• [Task directions]: Pull every line containing the word "HÀNG" out of the material below.
_ _ _
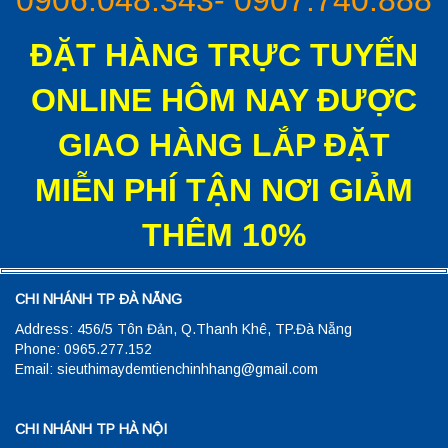
0906.048.343- 0907.740.888
ĐẶT HÀNG TRỰC TUYẾN
ONLINE HÔM NAY ĐƯỢC
GIAO HÀNG LẮP ĐẶT
MIỄN PHÍ TẬN NƠI GIẢM
THÊM 10%
CHI NHÁNH TP ĐÀ NẴNG
Address: 456/5 Tôn Đản, Q.Thanh Khê, TP.Đà Nẵng
Phone: 0965.277.152
Email: sieuthimaydemtienchinhhang@gmail.com
CHI NHÁNH TP HÀ NỘI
_ _ _
• [Task output]:
ĐẶT HÀNG TRỰC TUYẾN
GIAO HÀNG LẮP ĐẶT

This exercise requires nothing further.